Burim Blog #6 From Uganda–Training!
April 1, 2011 | By wickley wickley
This last week the schools in Gulu were all preparing for Parents’ Day on Saturday so I didn’t get to teach all my usual students at their regular times because most of them were involved in preparing different activities for the Parents’ Day. I was invited to every rehearsal and at first I thought they wanted me to help them perform. But after I arrived, I realized that I was there to watch and enjoy, although the head schoolteachers asked me to give opinions and ideas to make the activities better. They had many planned many activities for Saturday, such as drama, local dance, debate, and even a bible study group, and all of this was required from the school administration board.
So I had more time than usual this week to teach our Youth Volunteers and see how much they have improved. I talked to them during the training and asked if they thought they has improved much since I had arrived. We talked about the first training sessions we had when I arrived in February, and how they kept forgetting their instruments and having trouble playing the songs or changing chords, and how now they do not have any of these problems and can’t wait to come to training to show me how well they can play.
They said that getting better on their instruments also gave them the desire to play for others too, like friends and family, which they are doing now but hadn’t been doing before. And that now they think their friends like them better because they are more fun when they bring an instrument and play and entertain friends and themselves.
I don’t think I have taught them very much, because we only meet one time a week as a group, and then each volunteer has at least one hour a week of individual training, and the rest of our meetings are on teaching technique and lesson plan writing for the classes we teach together.
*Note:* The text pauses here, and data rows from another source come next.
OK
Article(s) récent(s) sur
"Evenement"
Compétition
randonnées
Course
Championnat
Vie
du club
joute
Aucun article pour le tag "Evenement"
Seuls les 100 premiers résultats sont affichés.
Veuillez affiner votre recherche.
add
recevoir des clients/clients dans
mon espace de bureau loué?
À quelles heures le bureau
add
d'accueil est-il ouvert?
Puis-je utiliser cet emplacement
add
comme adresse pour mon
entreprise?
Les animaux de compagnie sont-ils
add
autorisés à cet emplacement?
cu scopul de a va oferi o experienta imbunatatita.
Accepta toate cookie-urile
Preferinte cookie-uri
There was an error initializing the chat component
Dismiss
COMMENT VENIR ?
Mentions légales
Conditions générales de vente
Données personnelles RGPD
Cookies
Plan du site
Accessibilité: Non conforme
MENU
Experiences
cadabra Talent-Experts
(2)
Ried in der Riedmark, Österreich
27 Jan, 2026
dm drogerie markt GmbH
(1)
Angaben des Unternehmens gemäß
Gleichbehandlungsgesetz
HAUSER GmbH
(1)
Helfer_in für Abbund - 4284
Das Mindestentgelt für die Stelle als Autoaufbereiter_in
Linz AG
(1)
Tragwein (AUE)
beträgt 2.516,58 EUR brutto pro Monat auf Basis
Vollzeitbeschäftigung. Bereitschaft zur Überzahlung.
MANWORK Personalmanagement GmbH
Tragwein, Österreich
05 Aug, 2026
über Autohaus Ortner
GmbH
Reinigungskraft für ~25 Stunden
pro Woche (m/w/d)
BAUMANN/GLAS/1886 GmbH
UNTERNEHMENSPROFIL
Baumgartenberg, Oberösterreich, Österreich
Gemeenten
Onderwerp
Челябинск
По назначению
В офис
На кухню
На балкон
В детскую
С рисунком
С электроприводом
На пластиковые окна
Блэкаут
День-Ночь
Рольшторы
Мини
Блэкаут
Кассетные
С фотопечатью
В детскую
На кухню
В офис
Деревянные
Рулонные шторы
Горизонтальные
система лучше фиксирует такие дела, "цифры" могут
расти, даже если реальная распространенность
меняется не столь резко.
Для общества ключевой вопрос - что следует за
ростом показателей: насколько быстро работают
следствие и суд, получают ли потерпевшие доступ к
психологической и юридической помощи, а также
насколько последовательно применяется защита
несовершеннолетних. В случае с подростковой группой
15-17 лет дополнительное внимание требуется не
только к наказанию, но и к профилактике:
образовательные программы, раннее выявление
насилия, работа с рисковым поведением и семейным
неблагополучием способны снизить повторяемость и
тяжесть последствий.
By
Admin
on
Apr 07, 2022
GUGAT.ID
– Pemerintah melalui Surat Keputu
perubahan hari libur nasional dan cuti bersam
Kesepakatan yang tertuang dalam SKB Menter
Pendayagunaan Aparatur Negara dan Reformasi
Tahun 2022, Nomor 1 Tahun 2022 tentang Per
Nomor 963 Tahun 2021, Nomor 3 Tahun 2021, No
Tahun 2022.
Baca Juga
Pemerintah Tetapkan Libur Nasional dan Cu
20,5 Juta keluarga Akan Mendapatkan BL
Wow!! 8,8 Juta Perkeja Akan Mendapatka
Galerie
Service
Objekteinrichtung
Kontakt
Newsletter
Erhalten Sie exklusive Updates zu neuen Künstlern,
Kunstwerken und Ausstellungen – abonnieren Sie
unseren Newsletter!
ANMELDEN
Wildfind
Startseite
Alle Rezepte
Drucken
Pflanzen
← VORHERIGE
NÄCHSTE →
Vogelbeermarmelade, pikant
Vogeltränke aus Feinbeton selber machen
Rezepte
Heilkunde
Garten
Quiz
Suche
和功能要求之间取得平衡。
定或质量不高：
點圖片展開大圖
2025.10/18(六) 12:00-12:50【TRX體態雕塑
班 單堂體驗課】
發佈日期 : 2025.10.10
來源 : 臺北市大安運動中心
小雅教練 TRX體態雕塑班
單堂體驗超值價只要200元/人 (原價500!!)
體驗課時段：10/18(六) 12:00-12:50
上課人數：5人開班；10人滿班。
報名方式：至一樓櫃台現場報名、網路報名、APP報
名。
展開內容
So I need to meet with them so much more because there is a lot they still need to learn.
But, all it took was getting them into the habit of practicing and playing music together, and now they are getting all the benefits of the music, the benefits of feeling good about themselves, feeling important and proud of what they can do, feeling happy and very confident, and believing in themselves.
I just love seeing them play, sing, and teach. Every week we write lesson plans together for our classes and then I watch them teaching, and they are doing a very good job. Many times they bring something into teaching that I have never thought of before, and the next time I teach I practice doing that myself and it always works. So not only are they are learning from me, but I am also learning a lot from them, and I am looking forward to learning from each other even more.
I have no doubts that our group of Youth Volunteers in Uganda will be able to lead the program and run all the classes and training on their own soon. I have even started feeling like I do in Kosovo, where we just assign a Youth Volunteer to a class to teach and never worry because we know they will do a great job.
I think this is one of the most important achievements that I was looking forward to on this trip. And I feel like it has been so great to be here and see this happening. Thank you to all of SMF and to everyone who helped me come here and be able to do this.